La apicultura se ha convertido en un emprendimiento que han iniciado algunas mujeres en el Centro Poblado de Pichiu, ubicado en el distrito de Pamparomás, provincia Huaylas, región Áncash. Por ello, el Servicio para el Desarrollo Integral Rural (Sedir) empezó a capacitarlas en temas sobre la preparación de alimentos para las abejas, el mantenimiento de las colmenas y qué tipo de herramientas e indumentarias se debe usar al momento de realizar la cosecha de miel.
La apicultura es un emprendimiento de mucha rentabilidad debido a que por cada colmena se puede cosechar hasta 15 kilos de miel que, luego, los productores ofrecen en la sierra y costa de Áncash.

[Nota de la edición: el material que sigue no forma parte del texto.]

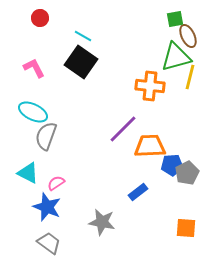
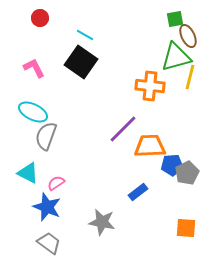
cyan line: moved 2 px right, 1 px up
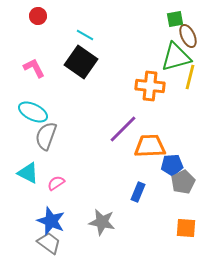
red circle: moved 2 px left, 2 px up
gray pentagon: moved 4 px left, 9 px down
blue rectangle: rotated 30 degrees counterclockwise
blue star: moved 4 px right, 14 px down
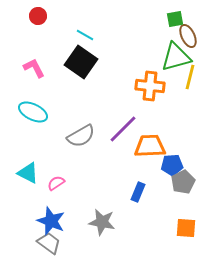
gray semicircle: moved 35 px right; rotated 140 degrees counterclockwise
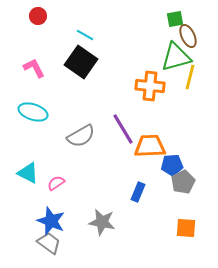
cyan ellipse: rotated 8 degrees counterclockwise
purple line: rotated 76 degrees counterclockwise
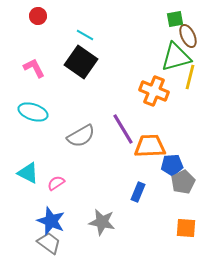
orange cross: moved 4 px right, 5 px down; rotated 16 degrees clockwise
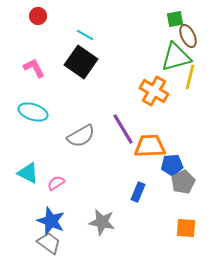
orange cross: rotated 8 degrees clockwise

“Hemos iniciado un primer taller y queremos involucrar a más mujeres. Hemos visto la creación de núcleos (para nuevas colmenas) los cuidados que se debe tener en el mantenimiento de los apiarios y cómo generar más producción. Los productores necesitan más capacitación”, remarcó el responsable de la zona sierra de Sedir, Liberato Torre Albino.
Las mujeres, junto a sus compañeros varones, participaron activamente de los talleres prácticos y consultaron, por ejemplo, sobre cómo identificar a la “reina” y cómo hacer los preparados de jarabe.

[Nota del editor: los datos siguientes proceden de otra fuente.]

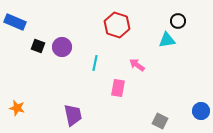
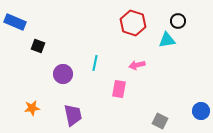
red hexagon: moved 16 px right, 2 px up
purple circle: moved 1 px right, 27 px down
pink arrow: rotated 49 degrees counterclockwise
pink rectangle: moved 1 px right, 1 px down
orange star: moved 15 px right; rotated 21 degrees counterclockwise
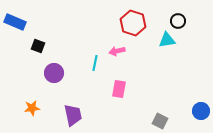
pink arrow: moved 20 px left, 14 px up
purple circle: moved 9 px left, 1 px up
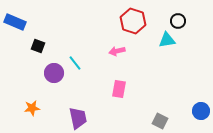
red hexagon: moved 2 px up
cyan line: moved 20 px left; rotated 49 degrees counterclockwise
purple trapezoid: moved 5 px right, 3 px down
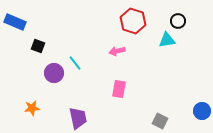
blue circle: moved 1 px right
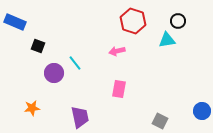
purple trapezoid: moved 2 px right, 1 px up
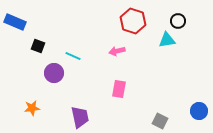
cyan line: moved 2 px left, 7 px up; rotated 28 degrees counterclockwise
blue circle: moved 3 px left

“Tengo una colmena y hoy he aprendido que para hacer jarabe (alimento) es un litro de agua hervida por un kilo de azúcar. Quiero tener más colmenas y necesito tener más capacitación”, comentó la joven Gina Ramos Milla, del caserío de Chiurán, quien viste orgullosa las prendas que identifica a su pueblo.

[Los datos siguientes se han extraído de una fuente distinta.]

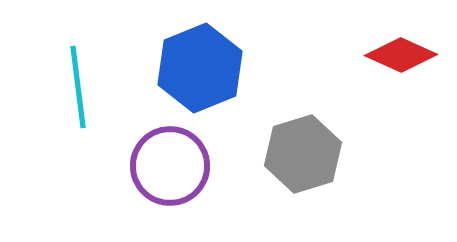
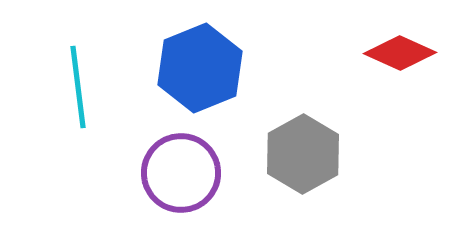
red diamond: moved 1 px left, 2 px up
gray hexagon: rotated 12 degrees counterclockwise
purple circle: moved 11 px right, 7 px down
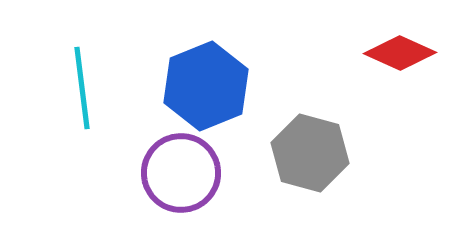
blue hexagon: moved 6 px right, 18 px down
cyan line: moved 4 px right, 1 px down
gray hexagon: moved 7 px right, 1 px up; rotated 16 degrees counterclockwise
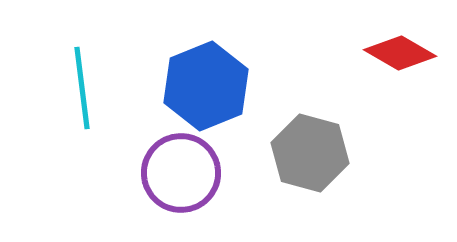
red diamond: rotated 6 degrees clockwise
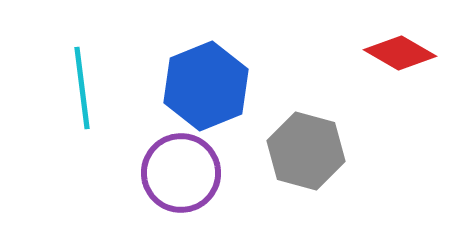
gray hexagon: moved 4 px left, 2 px up
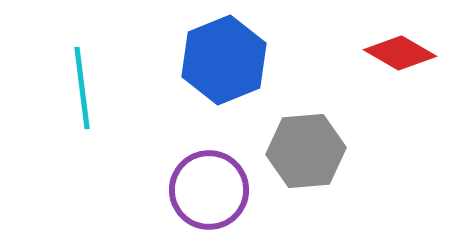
blue hexagon: moved 18 px right, 26 px up
gray hexagon: rotated 20 degrees counterclockwise
purple circle: moved 28 px right, 17 px down
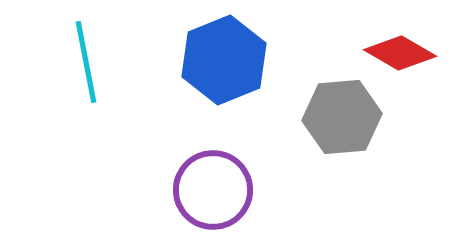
cyan line: moved 4 px right, 26 px up; rotated 4 degrees counterclockwise
gray hexagon: moved 36 px right, 34 px up
purple circle: moved 4 px right
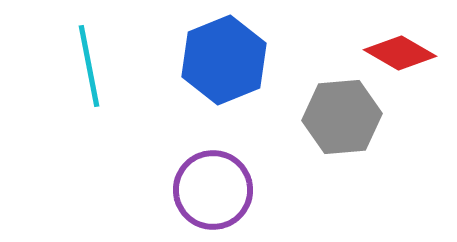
cyan line: moved 3 px right, 4 px down
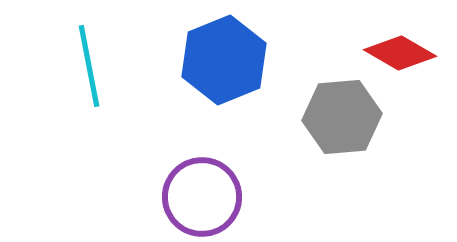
purple circle: moved 11 px left, 7 px down
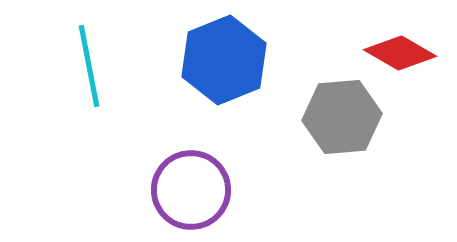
purple circle: moved 11 px left, 7 px up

Las capacitaciones sobre apicultura forman parte del Programa de Formación Agropecuaria que ha creado Sedir y, además, se desarrollan en el marco del proyecto de cooperación con la Fundación Servicio de Liechtenstein para el Desarrollo (LED). Ambas instituciones impulsan el fortalecimiento de capacitaciones y el enfoque de género para promover el empoderamiento femenino.
Dato
En la subcuenca del Río Loco, Pamparomás, hay más de 20 productores que se dedican a la apicultura.